6 K-ON! Changed the fate of a school building
K-ON!The success of had a direct impact on the small town of Toyosato. The former Toyosato Primary School inspired the school seen in K-ON!, and it was rebuilt to match the anime’s club room, complete with tea sets and guitars. A group called Toyosato Tea Time holds annual events to celebrate each character’s birthdays, posters of the girls can be seen all over the city, and the Japanese government has even declared the school a “tangible cultural good”, giving it special recognition. rights and a value for Japan. .
5 Love Live! is a way of life for some
Various anime in the Love Live! The series follow groups of young girls on their journey to become idol groups. Love Live! Sunshine!! is responsible for increasing tourism in the seaside town of Numazu, Shizuoka Prefecture, by around 570,000 year-on-year from 2016 to 2017.
Major Shuichi Yorishige decided to spend 136 million yen to Love Live! Sunshine!! thematic promotional campaigns for Numazu, including the organization of official events in collaboration with Studio Sunrise. It also involved merchandise, discounts for tourists, and even the creation of 1,600 Chika Takami posters to promote the Kano River Fireworks Festival.
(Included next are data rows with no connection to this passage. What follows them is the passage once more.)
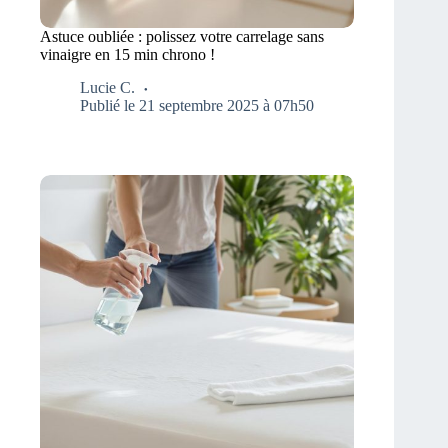
Astuce oubliée : polissez votre carrelage sans
vinaigre en 15 min chrono !
Lucie C.
Publié le 21 septembre 2025 à 07h50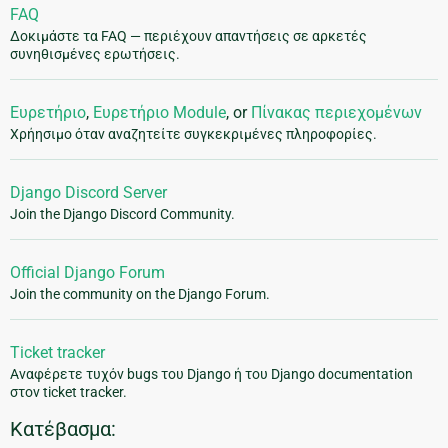
FAQ
Δοκιμάστε τα FAQ — περιέχουν απαντήσεις σε αρκετές
συνηθισμένες ερωτήσεις.
Ευρετήριο
,
Ευρετήριο Module
, or
Πίνακας περιεχομένων
Χρήησιμο όταν αναζητείτε συγκεκριμένες πληροφορίες.
Django Discord Server
Join the Django Discord Community.
Official Django Forum
Join the community on the Django Forum.
Ticket tracker
Αναφέρετε τυχόν bugs του Django ή του Django documentation
στον ticket tracker.
Κατέβασμα: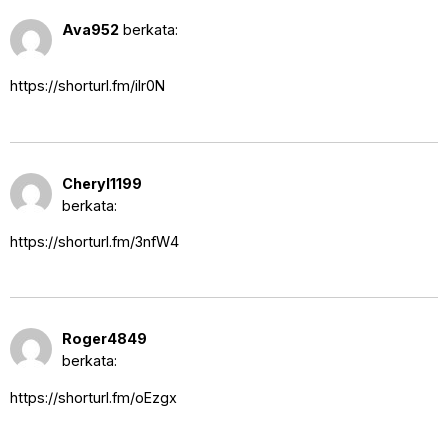
5 September 2025 pukul 1:33 pm
Ava952
berkata:
https://shorturl.fm/iIr0N
10 September 2025 pukul 10:23
Cheryl1199
pm
berkata:
https://shorturl.fm/3nfW4
13 September 2025 pukul 4:58
Roger4849
am
berkata:
https://shorturl.fm/oEzgx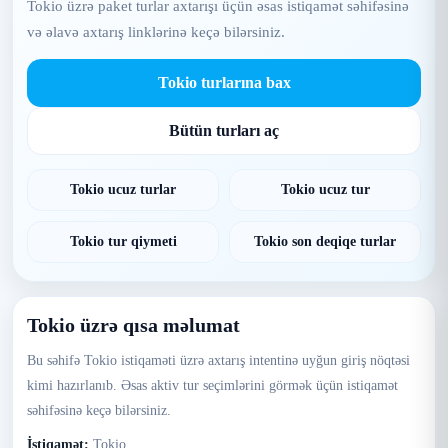
Tokio üzrə paket turlar axtarışı üçün əsas istiqamət səhifəsinə
və əlavə axtarış linklərinə keçə bilərsiniz.
Tokio turlarına bax
Bütün turları aç
Tokio ucuz turlar
Tokio ucuz tur
Tokio tur qiymeti
Tokio son deqiqe turlar
Tokio üzrə qısa məlumat
Bu səhifə Tokio istiqaməti üzrə axtarış intentinə uyğun giriş nöqtəsi
kimi hazırlanıb. Əsas aktiv tur seçimlərini görmək üçün istiqamət
səhifəsinə keçə bilərsiniz.
İstiqamət:
Tokio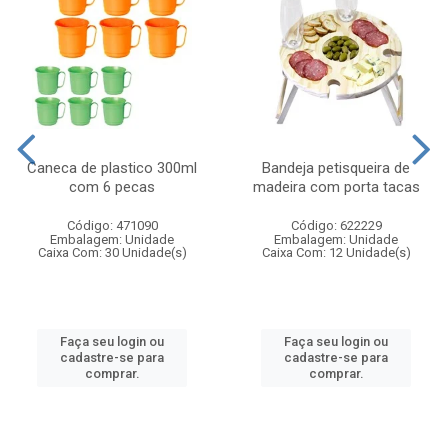
Caneca de plastico 300ml
Bandeja petisqueira de
com 6 pecas
madeira com porta tacas
Código: 471090
Código: 622229
Embalagem: Unidade
Embalagem: Unidade
Caixa Com: 30 Unidade(s)
Caixa Com: 12 Unidade(s)
Faça seu login ou
Faça seu login ou
cadastre-se para
cadastre-se para
comprar.
comprar.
4 Rascal Doesn’t Dream Of Bunny Girl Senpai Has An Anime Tour
Rascal does not dream of Bunny Girl Senpai is located in Fujisawa City, Kanagawa Prefecture. After the anime’s release, the area experienced explosive popularity, and a company known as Otomo Inc. now offers official tours to the venues for the show. In association with the Anime Tourism Association of Japan and Kadokawa, fans can visit places like Fujisawa Station where Mai Sakurajima stored her bunny outfit or the Shichirigahama rib which was the scene of many touching moments of the story.
3 Yuru Camp urged fans to go camping in Yamanashi Prefecture
Yuru Camp demonstrates the natural beauty of Yamanashi Prefecture like no other anime, and the effect on tourism has been significant. Koan Campground, the site of Rin Shima’s first trip, received three times the number of visitors while the anime aired, and a similar story happened at Suimeiso Campground in Ichikawamisato. An official Yuru Camp The tour allows fans to camp at Matotsu High School, as seen in the anime, and enjoy a talk show from Yuru Camp voice actors Sayuri Hara and Itou Shizuka, who played Oogaki Chiaki and Toba Minami respectively.
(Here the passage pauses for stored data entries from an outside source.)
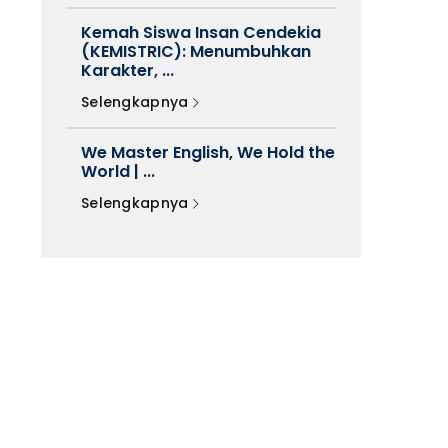
Kemah Siswa Insan Cendekia
(KEMISTRIC): Menumbuhkan
Karakter, ...
Selengkapnya
We Master English, We Hold the
World | ...
Selengkapnya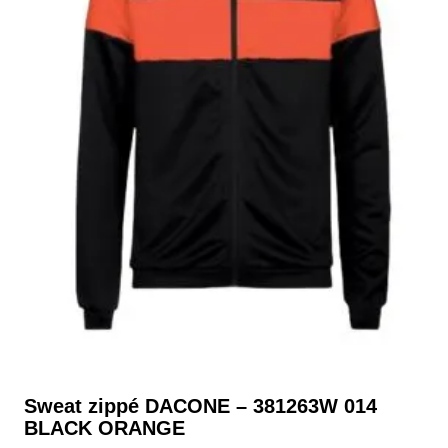
Sweat zippé DACONE – 381263W 014
BLACK ORANGE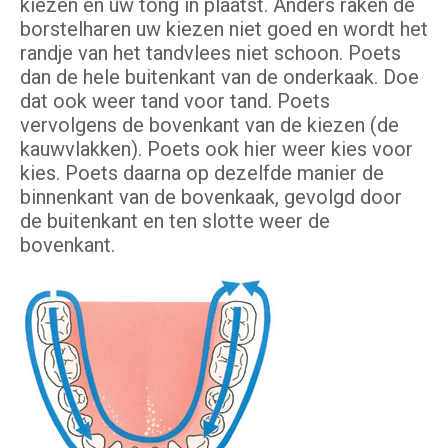
kiezen en uw tong in plaatst. Anders raken de
borstelharen uw kiezen niet goed en wordt het
randje van het tandvlees niet schoon. Poets
dan de hele buitenkant van de onderkaak. Doe
dat ook weer tand voor tand. Poets
vervolgens de bovenkant van de kiezen (de
kauwvlakken). Poets ook hier weer kies voor
kies. Poets daarna op dezelfde manier de
binnenkant van de bovenkaak, gevolgd door
de buitenkant en ten slotte weer de
bovenkant.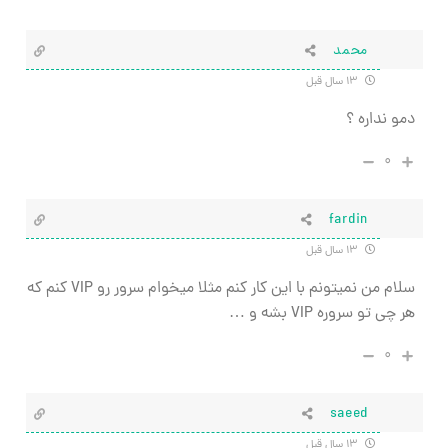
محمد
۱۳ سال قبل
دمو نداره ؟
۰
fardin
۱۳ سال قبل
سلام من نمیتونم با این کار کنم مثلا میخوام سرور رو VIP کنم که
هر چی تو سروره VIP بشه و …
۰
saeed
۱۳ سال قبل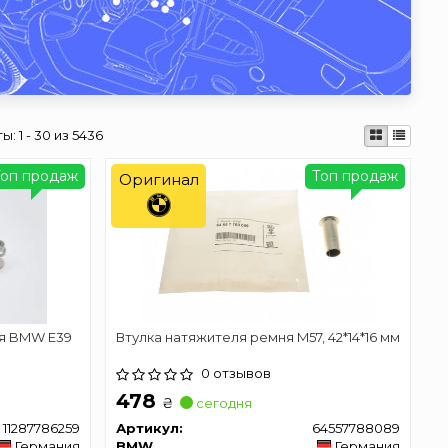
ты:
1 - 30 из 5436
Топ продаж
Топ продаж
Оригинал
я BMW E39
Втулка натяжителя ремня M57, 42*14*16 мм
0 отзывов
478
₴
сегодня
11287786259
Артикул:
64557788089
Германия
BMW
Германия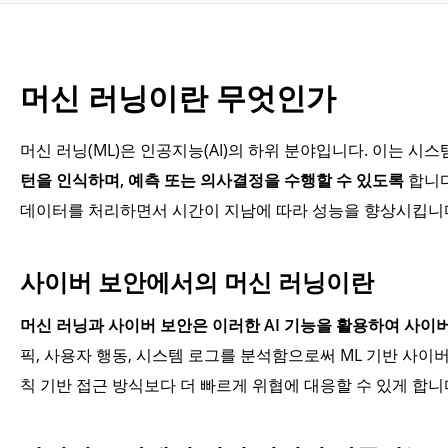
머신 러닝이란 무엇인가
머신 러닝(ML)은 인공지능(AI)의 하위 분야입니다. 이는 시
턴을 인식하며, 예측 또는 의사결정을 수행할 수 있도록
합니다
데이터를 처리하면서 시간이 지남에 따라 성능을 향상시킵니다
사이버 보안에서의 머신 러닝이란
머신 러닝과 사이버 보안은 이러한 AI 기능을 활용하여 사이
픽, 사용자 행동, 시스템 로그를 분석함으로써 ML 기반 사이
칙 기반 접근 방식보다 더 빠르게 위협에 대응할 수 있게 합니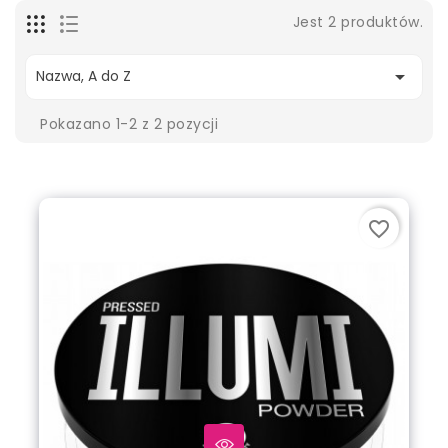
Jest 2 produktów.

Nazwa, A do Z
Pokazano 1-2 z 2 pozycji
favorite_border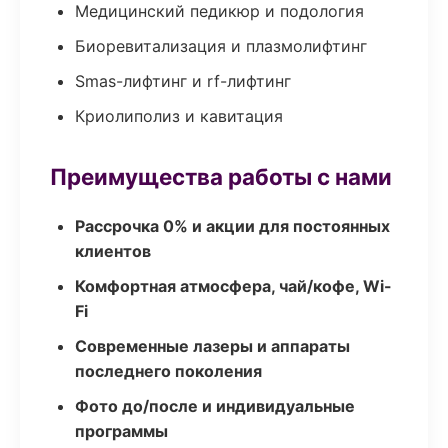
Медицинский педикюр и подология
Биоревитализация и плазмолифтинг
Smas-лифтинг и rf-лифтинг
Криолиполиз и кавитация
Преимущества работы с нами
Рассрочка 0% и акции для постоянных
клиентов
Комфортная атмосфера, чай/кофе, Wi-
Fi
Современные лазеры и аппараты
последнего поколения
Фото до/после и индивидуальные
программы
2 Detective Conan made a certain town famous
Gosho Aoyama, the author of Detective Conan, is from the town of Hokueicho, in Tottori prefecture, now known as “the town where you can meet Detective Conan. ” Detective ConanThe works of s are spread throughout the city and the station, and the popular Gosho Aoyama manga factory exists to celebrate the series.
Fans can browse drafts of original manga, try out Hiroshi Agasa’s inventions, shop for souvenirs, and enjoy recreations near places like Porlo Cafe and Conan House Bakery.
1 Hyouka was based on the hometown of its author
Yonezawa Honobu wrote Hyouka and settled him in his hometown of Takayama, Gifu Prefecture, where he attended Kamiyama High School. The characters solve mysteries at the same school and the city has since produced more than 100,000 copies of a “pilgrimage card” for fans of Hyouka visit places like Yayoihashi Bridge or Miyagawa Morning Market Street, both of which can be seen in the opening episode of the series. In Takayama’s Marutto Square, there is even a store dedicated to the sale of franchise products.